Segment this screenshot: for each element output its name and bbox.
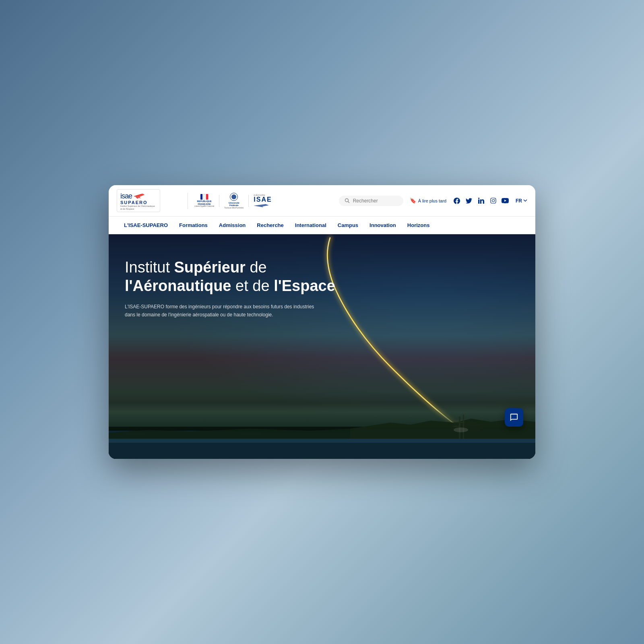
nav-item-innovation[interactable]: Innovation xyxy=(364,218,402,232)
lang-selector[interactable]: FR xyxy=(516,198,527,204)
chat-icon xyxy=(510,413,518,422)
search-icon xyxy=(345,198,350,203)
nav-item-isae-supaero[interactable]: L'ISAE-SUPAERO xyxy=(118,218,173,232)
bookmark-icon: 🔖 xyxy=(410,198,416,204)
nav-item-international[interactable]: International xyxy=(289,218,332,232)
nav-item-formations[interactable]: Formations xyxy=(173,218,213,232)
partner-sep-1 xyxy=(219,195,219,207)
logo-supaero-text: SUPAERO xyxy=(120,200,148,205)
nav-item-admission[interactable]: Admission xyxy=(213,218,251,232)
chevron-down-icon xyxy=(523,199,527,202)
facebook-icon[interactable] xyxy=(453,197,461,205)
bookmark-area[interactable]: 🔖 À lire plus tard xyxy=(410,198,446,204)
logo-box[interactable]: isae SUPAERO Institut Supérieur de l'Aér… xyxy=(117,189,160,212)
hero-title: Institut Supérieur de l'Aéronautique et … xyxy=(125,258,342,295)
landscape-svg xyxy=(109,407,535,459)
republique-logo: REPUBLIQUEFRANÇAISE Liberté Égalité Frat… xyxy=(194,194,214,207)
svg-rect-2 xyxy=(478,200,479,204)
svg-rect-14 xyxy=(453,426,460,427)
svg-rect-13 xyxy=(454,422,464,423)
linkedin-icon[interactable] xyxy=(477,197,485,205)
svg-point-3 xyxy=(478,198,479,199)
svg-point-5 xyxy=(492,200,494,202)
lang-label: FR xyxy=(516,198,522,204)
svg-line-1 xyxy=(348,202,349,203)
youtube-icon[interactable] xyxy=(501,197,509,205)
chat-button[interactable] xyxy=(505,408,523,427)
instagram-icon[interactable] xyxy=(489,197,497,205)
browser-window: isae SUPAERO Institut Supérieur de l'Aér… xyxy=(109,185,535,459)
universite-logo: UniversitéFédérale Toulouse Midi-Pyrénée… xyxy=(224,193,244,209)
svg-point-6 xyxy=(494,199,495,200)
twitter-icon[interactable] xyxy=(465,197,473,205)
hero-content: Institut Supérieur de l'Aéronautique et … xyxy=(109,234,358,335)
nav-item-horizons[interactable]: Horizons xyxy=(402,218,436,232)
logo-subtitle: Institut Supérieur de l'Aéronautique et … xyxy=(120,205,157,210)
partner-logos: REPUBLIQUEFRANÇAISE Liberté Égalité Frat… xyxy=(188,193,272,209)
nav-bar: L'ISAE-SUPAERO Formations Admission Rech… xyxy=(109,217,535,234)
svg-point-0 xyxy=(345,199,348,202)
svg-rect-12 xyxy=(463,415,464,439)
partner-sep-2 xyxy=(248,195,249,207)
groupe-isae-logo: GROUPE ISAE xyxy=(254,194,272,208)
plane-icon xyxy=(134,192,145,199)
nav-item-recherche[interactable]: Recherche xyxy=(251,218,289,232)
hero-description: L'ISAE-SUPAERO forme des ingénieurs pour… xyxy=(125,303,318,318)
hero-section: Institut Supérieur de l'Aéronautique et … xyxy=(109,234,535,459)
logo-isae: isae xyxy=(120,191,145,200)
bookmark-label: À lire plus tard xyxy=(418,198,446,203)
top-bar: isae SUPAERO Institut Supérieur de l'Aér… xyxy=(109,185,535,217)
nav-item-campus[interactable]: Campus xyxy=(332,218,364,232)
search-input[interactable] xyxy=(353,198,393,204)
groupe-plane-icon xyxy=(254,203,270,208)
logo-area: isae SUPAERO Institut Supérieur de l'Aér… xyxy=(117,189,181,212)
search-bar[interactable] xyxy=(339,196,403,206)
social-icons xyxy=(453,197,509,205)
svg-rect-4 xyxy=(491,198,496,203)
logo-isae-text: isae xyxy=(120,191,132,200)
svg-point-15 xyxy=(454,427,468,432)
__________________________________________________
**Problem requirements**
Pictures aside, return all the entries above exactly.

**Written response**
Segment this screenshot: for each element output its name and bbox.
nav-item-innovation[interactable]: Innovation xyxy=(364,218,402,232)
lang-selector[interactable]: FR xyxy=(516,198,527,204)
chat-icon xyxy=(510,413,518,422)
search-icon xyxy=(345,198,350,203)
nav-item-isae-supaero[interactable]: L'ISAE-SUPAERO xyxy=(118,218,173,232)
bookmark-icon: 🔖 xyxy=(410,198,416,204)
nav-item-international[interactable]: International xyxy=(289,218,332,232)
nav-item-formations[interactable]: Formations xyxy=(173,218,213,232)
partner-sep-1 xyxy=(219,195,219,207)
logo-supaero-text: SUPAERO xyxy=(120,200,148,205)
nav-item-admission[interactable]: Admission xyxy=(213,218,251,232)
chevron-down-icon xyxy=(523,199,527,202)
facebook-icon[interactable] xyxy=(453,197,461,205)
bookmark-area[interactable]: 🔖 À lire plus tard xyxy=(410,198,446,204)
logo-box[interactable]: isae SUPAERO Institut Supérieur de l'Aér… xyxy=(117,189,160,212)
hero-title: Institut Supérieur de l'Aéronautique et … xyxy=(125,258,342,295)
landscape-svg xyxy=(109,407,535,459)
republique-logo: REPUBLIQUEFRANÇAISE Liberté Égalité Frat… xyxy=(194,194,214,207)
svg-rect-2 xyxy=(478,200,479,204)
svg-rect-14 xyxy=(453,426,460,427)
svg-rect-13 xyxy=(454,422,464,423)
linkedin-icon[interactable] xyxy=(477,197,485,205)
svg-point-3 xyxy=(478,198,479,199)
svg-point-5 xyxy=(492,200,494,202)
lang-label: FR xyxy=(516,198,522,204)
svg-line-1 xyxy=(348,202,349,203)
youtube-icon[interactable] xyxy=(501,197,509,205)
chat-button[interactable] xyxy=(505,408,523,427)
instagram-icon[interactable] xyxy=(489,197,497,205)
browser-window: isae SUPAERO Institut Supérieur de l'Aér… xyxy=(109,185,535,459)
universite-logo: UniversitéFédérale Toulouse Midi-Pyrénée… xyxy=(224,193,244,209)
svg-point-6 xyxy=(494,199,495,200)
twitter-icon[interactable] xyxy=(465,197,473,205)
hero-content: Institut Supérieur de l'Aéronautique et … xyxy=(109,234,358,335)
nav-item-horizons[interactable]: Horizons xyxy=(402,218,436,232)
logo-subtitle: Institut Supérieur de l'Aéronautique et … xyxy=(120,205,157,210)
partner-logos: REPUBLIQUEFRANÇAISE Liberté Égalité Frat… xyxy=(188,193,272,209)
nav-bar: L'ISAE-SUPAERO Formations Admission Rech… xyxy=(109,217,535,234)
svg-point-0 xyxy=(345,199,348,202)
svg-rect-12 xyxy=(463,415,464,439)
partner-sep-2 xyxy=(248,195,249,207)
groupe-isae-logo: GROUPE ISAE xyxy=(254,194,272,208)
plane-icon xyxy=(134,192,145,199)
nav-item-recherche[interactable]: Recherche xyxy=(251,218,289,232)
hero-description: L'ISAE-SUPAERO forme des ingénieurs pour… xyxy=(125,303,318,318)
hero-section: Institut Supérieur de l'Aéronautique et … xyxy=(109,234,535,459)
logo-isae: isae xyxy=(120,191,145,200)
bookmark-label: À lire plus tard xyxy=(418,198,446,203)
top-bar: isae SUPAERO Institut Supérieur de l'Aér… xyxy=(109,185,535,217)
nav-item-campus[interactable]: Campus xyxy=(332,218,364,232)
search-input[interactable] xyxy=(353,198,393,204)
groupe-plane-icon xyxy=(254,203,270,208)
logo-area: isae SUPAERO Institut Supérieur de l'Aér… xyxy=(117,189,181,212)
search-bar[interactable] xyxy=(339,196,403,206)
social-icons xyxy=(453,197,509,205)
svg-rect-4 xyxy=(491,198,496,203)
logo-isae-text: isae xyxy=(120,191,132,200)
svg-point-15 xyxy=(454,427,468,432)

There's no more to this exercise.